Confidential, conciliatory, voluntary and far more flexible and cost effective than arbitration, mediation is now well recognised by most maritime organisations as a legitimate contender amongst the dispute resolution methods available to the shipping industry. BIMCO incorporated mediation clauses into the BIMCO Dispute Resolution Clause 2018, allowing parties to refer any dispute to mediation at any time, even after commencement of arbitration proceedings and providing for costs consequences should a party refuse to mediate. Closer to home, the Singapore Chamber of Maritime Arbitration has since 2014 proposed the SCMA Arb-Med-Arb Clause. Many international maritime arbitration institutions are now making way for mediation. Indeed, under the arbitration rules of the China Maritime Arbitration Commission (CMAC), an arbitral tribunal may mediate the dispute during the arbitral proceedings at the parties’ request. The LMAA has also established two panels of mediators: the LMAA Mediation Panel and the LMAA/Baltic Exchange Mediation Panel [12].
Digitalisation of Mediation for Shipping Disputes
Just as the Covid-19 pandemic and its worldwide travel restrictions has disrupted shipping practices, it has upended dispute resolutions processes. A welcome consequence is the acceleration of their digitalisation [13].
Online mediation now offers international parties a highly accessible, tailored, cost effective, and environmentally sustainable avenue to resolve disputes [14]. Mediators and experts can be brought together faster and cheaper than ever before, and the range of shipping disputes suitable for mediation are expanding.
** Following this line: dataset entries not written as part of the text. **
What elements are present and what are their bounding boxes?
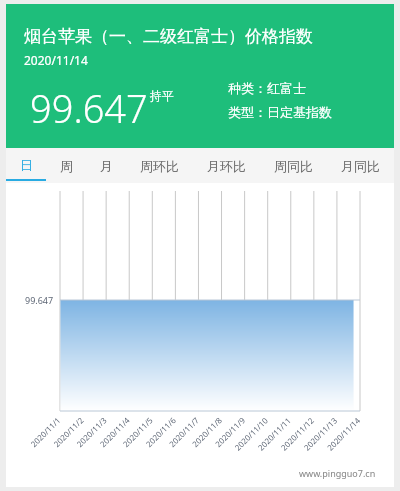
staticText: 月同比	[341, 158, 380, 174]
staticText: 日	[20, 157, 33, 173]
button[interactable]: 月同比	[327, 148, 394, 183]
button[interactable]: 月环比	[193, 148, 260, 183]
button[interactable]: 日	[6, 148, 46, 183]
staticText: 烟台苹果（一、二级红富士）价格指数	[24, 26, 313, 47]
button[interactable]: 周环比	[126, 148, 193, 183]
staticText: 持平	[150, 88, 174, 103]
staticText: 种类：红富士	[228, 80, 306, 96]
staticText: 99.647	[30, 82, 148, 134]
staticText: 周环比	[140, 158, 179, 174]
button[interactable]: 月	[86, 148, 126, 183]
button[interactable]: 周	[46, 148, 86, 183]
staticText: 类型：日定基指数	[228, 104, 332, 120]
staticText: 月环比	[207, 158, 246, 174]
staticText: 周	[60, 158, 73, 174]
staticText: 周同比	[274, 158, 313, 174]
staticText: 2020/11/14	[24, 52, 88, 68]
button[interactable]: 周同比	[260, 148, 327, 183]
staticText: 月	[100, 158, 113, 174]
Acknowledging the value and the need for online dispute resolution, private mediation centres like Sage Mediation in Singapore have updated their mediation protocols. These are now designed to offer businesses an expedited, economical and effective route to resolve their commercial disputes during the Covid-19 pandemic period. In a recent survey conducted by James Claxton, a professor at Waseda University and Rikkyo University in Tokyo, 71% of the surveyed mediators indicated that online mediation was as effective as mediation in person based on settlement rates [15].
Green Shoots of Change
While the current digitalisation of the shipping and dispute resolution industry has been encouraging, there is still a long way to go. Comparing to the advances made in other sectors like finance and healthcare, shippers and mediators can do much more to cut costs and facilitate greater global integration. As a new normal slowly emerges in the wake of the pandemic for shipping, I am grateful at least that the journey looks to have begun in earnest.